What did all that mean? What did it mean about the way I was so used to dividing things up? How did that change my sense of belonging in the world? 

Mindfulness is about observation and discovery. The mistake many of us make is to sit back from what we observe, separating ourselves, isolating various thoughts, feelings, revelations, even extraordinary ones. The result is often agitation, irritation, and a lack of closeness with self and world. Our contemporary culture is so shaped by the scientific method that without thinking twice, we apply it to understand new experiences, not realizing that that very approach can render invisible the new insights we seek. 

Perhaps this is why mindfulness is proving to be such an antidote to the anguish of our times. It doesn’t ask us to reject our way of observing and seeing. It asks us to take our scientific method more seriously, more deeply, and turn it to question not only what we are observing but the subject, the observer itself. We don’t need to reject what we know, rather we are called to approach our experiment freshly, removing pre-drawn assumptions and blinders. That is, after all, the heart of good experiments. 

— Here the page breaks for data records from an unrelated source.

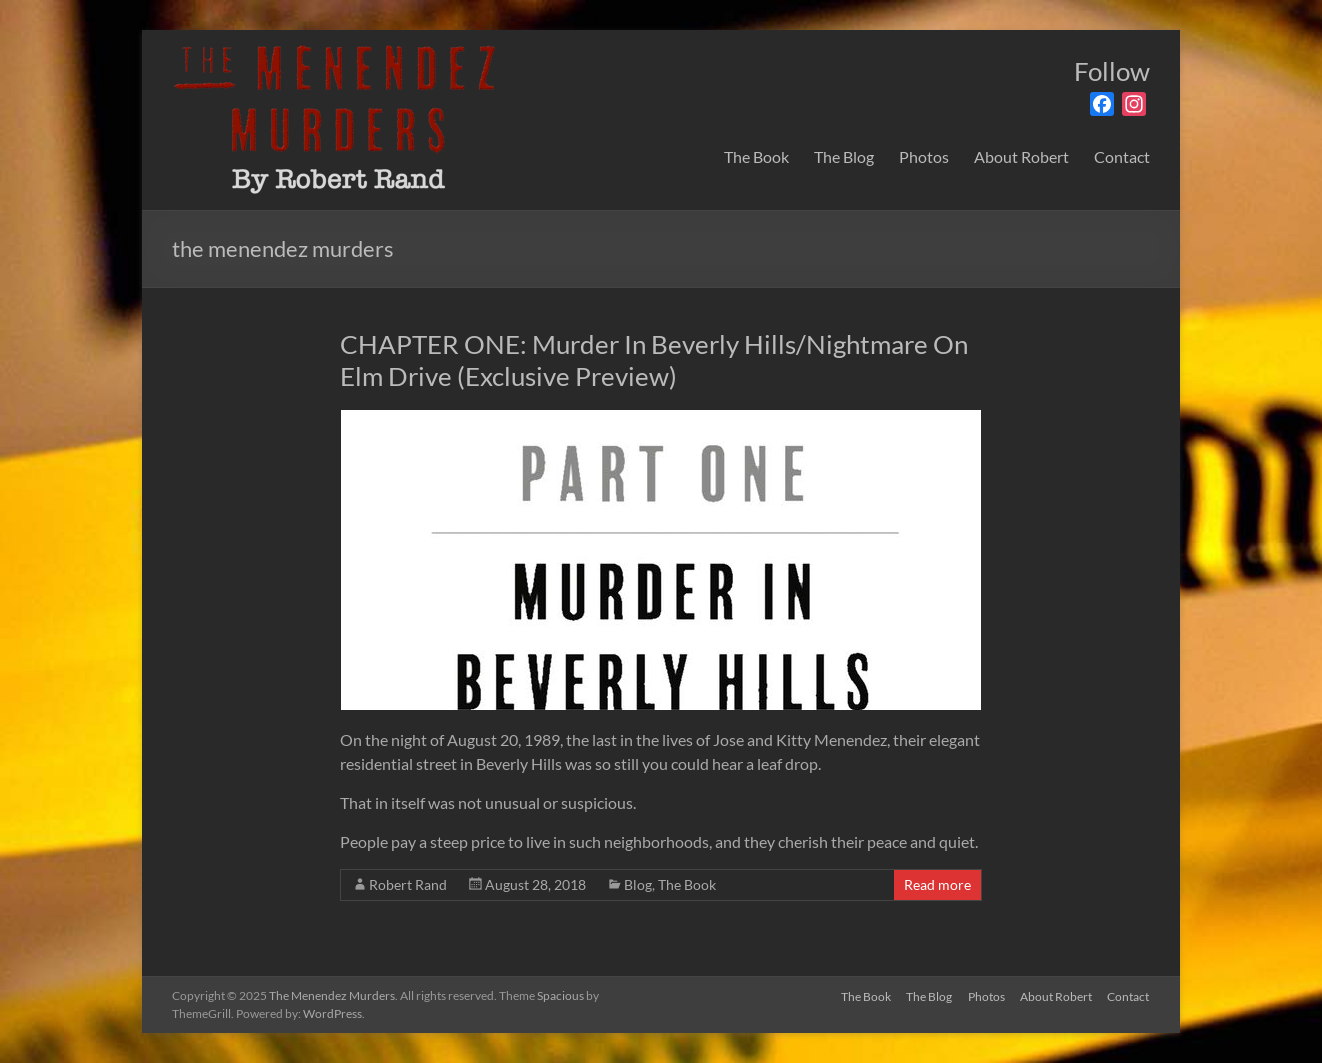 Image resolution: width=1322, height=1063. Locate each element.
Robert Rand (408, 884)
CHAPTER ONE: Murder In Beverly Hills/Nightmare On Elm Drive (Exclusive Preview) (654, 360)
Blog (638, 884)
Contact (1122, 156)
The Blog (844, 156)
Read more (937, 884)
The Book (756, 156)
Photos (924, 156)
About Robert (1021, 156)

While working with what is familiar to us, mindfulness also points to a different way of seeing and knowing, of closeness that is so close, there is no dividing between things. Everything is interconnected, interrelated at such a level that under subtle observation we see that nothing truly exists alone or outside of everything else. Physicist David Bohm’s implicate order sought to explain that wholeness in a manner familiar to both scientists and lay people, revealing an intimacy that speaks to a cure for our malaise of loneliness and isolation. Shifting our frame of reference and interpretation can shift our understanding. Shifting our understanding can shift our mental state and conclusions, our emotions, and our willingness to see and experience ourselves and the world differently. 

We may not need a cure for scientism. We may need to apply it more rigorously and open-endedly, so that our mindful awareness can open up worlds to us and allow our rich inner life and our participation with the world around us to flower anew.